Drone driven imageries to identify breeding space in Dhaka

The aim of this project is to develop an integrated system to detect mosquito breeding zones in the cityscape using UAV captured imageries combined with machine learning and manual feature extracting approach to automatically detect potential breeding zone from high-resolution imageries, and further incorporate the datasets in a real-time monitoring dashboard system to facilitate prompt and effective actions to prevent the disease.Based on the dengue case distribution map, three drone survey areas were selected- Mirpur, Gulshan, Narinda. The survey was carried out with the help of an unmanned aerial vehicle (UAV).

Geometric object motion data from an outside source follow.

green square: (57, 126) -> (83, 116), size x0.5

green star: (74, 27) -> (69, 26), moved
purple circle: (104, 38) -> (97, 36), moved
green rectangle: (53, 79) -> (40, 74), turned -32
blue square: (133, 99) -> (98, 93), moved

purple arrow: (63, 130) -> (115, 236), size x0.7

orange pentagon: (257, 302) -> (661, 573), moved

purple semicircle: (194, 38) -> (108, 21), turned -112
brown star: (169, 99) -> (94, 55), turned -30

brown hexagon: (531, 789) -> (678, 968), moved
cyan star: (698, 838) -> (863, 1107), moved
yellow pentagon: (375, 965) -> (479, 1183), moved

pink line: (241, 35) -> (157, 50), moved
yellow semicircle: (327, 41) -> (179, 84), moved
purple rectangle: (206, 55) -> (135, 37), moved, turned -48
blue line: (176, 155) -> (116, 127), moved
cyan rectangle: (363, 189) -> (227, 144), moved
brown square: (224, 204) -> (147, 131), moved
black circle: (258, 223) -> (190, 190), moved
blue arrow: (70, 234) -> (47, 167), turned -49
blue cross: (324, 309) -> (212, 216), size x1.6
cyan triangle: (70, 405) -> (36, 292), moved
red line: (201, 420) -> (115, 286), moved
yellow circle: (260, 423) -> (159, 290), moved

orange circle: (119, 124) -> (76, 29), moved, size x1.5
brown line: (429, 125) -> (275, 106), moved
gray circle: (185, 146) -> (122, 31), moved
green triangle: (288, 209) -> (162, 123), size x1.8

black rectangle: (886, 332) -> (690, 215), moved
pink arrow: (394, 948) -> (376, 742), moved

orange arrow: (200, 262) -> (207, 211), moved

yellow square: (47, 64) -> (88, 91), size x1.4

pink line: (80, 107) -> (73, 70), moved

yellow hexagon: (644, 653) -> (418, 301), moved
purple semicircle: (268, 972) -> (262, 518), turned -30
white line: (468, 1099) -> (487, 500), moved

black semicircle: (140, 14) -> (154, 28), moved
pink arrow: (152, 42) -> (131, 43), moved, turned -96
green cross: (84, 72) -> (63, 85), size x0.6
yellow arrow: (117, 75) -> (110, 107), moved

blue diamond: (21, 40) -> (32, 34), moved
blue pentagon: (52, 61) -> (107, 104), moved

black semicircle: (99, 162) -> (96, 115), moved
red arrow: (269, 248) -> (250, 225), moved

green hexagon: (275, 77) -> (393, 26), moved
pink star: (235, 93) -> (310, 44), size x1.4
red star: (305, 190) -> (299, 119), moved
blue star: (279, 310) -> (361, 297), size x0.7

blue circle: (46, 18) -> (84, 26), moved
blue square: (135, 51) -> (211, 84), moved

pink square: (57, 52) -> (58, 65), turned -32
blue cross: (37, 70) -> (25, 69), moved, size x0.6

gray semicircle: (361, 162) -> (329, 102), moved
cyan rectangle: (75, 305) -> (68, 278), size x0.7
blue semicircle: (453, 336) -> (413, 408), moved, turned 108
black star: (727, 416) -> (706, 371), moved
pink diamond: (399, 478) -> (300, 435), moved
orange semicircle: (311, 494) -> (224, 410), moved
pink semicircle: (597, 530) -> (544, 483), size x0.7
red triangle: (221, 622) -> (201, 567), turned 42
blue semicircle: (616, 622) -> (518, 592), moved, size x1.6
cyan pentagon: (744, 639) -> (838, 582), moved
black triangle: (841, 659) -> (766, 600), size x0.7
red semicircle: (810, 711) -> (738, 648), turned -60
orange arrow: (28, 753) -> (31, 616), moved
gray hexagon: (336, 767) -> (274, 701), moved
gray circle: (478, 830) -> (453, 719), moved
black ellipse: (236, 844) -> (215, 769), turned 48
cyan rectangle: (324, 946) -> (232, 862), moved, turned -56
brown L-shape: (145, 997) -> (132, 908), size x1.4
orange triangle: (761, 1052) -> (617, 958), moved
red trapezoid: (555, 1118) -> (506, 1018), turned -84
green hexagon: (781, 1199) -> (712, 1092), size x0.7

Pix4DMappers processed the UAV data in three major steps (pre-processing, Point Cloud Generation, and Digital Surface Model (DSM)-Orthophoto Generations). The process of data collection encompassed the following: Flight planning, Image acquisition and processing, and digitization of features using geospatial analysis. High-resolution imageries were at the center of this data hub and different survey methods eg. mobile applications, online surveys, community engagement, or participatory approaches were applied. Focuses on the findings: Discarded tyres, Flower pot/Rooftop agriculture, Open water tanks, Polythenes, Open reservoirs on the roof, Air conditioners, Others important habitats. Collected data is stored and manipulated in an integrated dashboard system. A simple web application is developed which provides standard mapping interface features eg. online query or search, reporting, statistical representation, zooming and panning to a particular area, and identification of the features.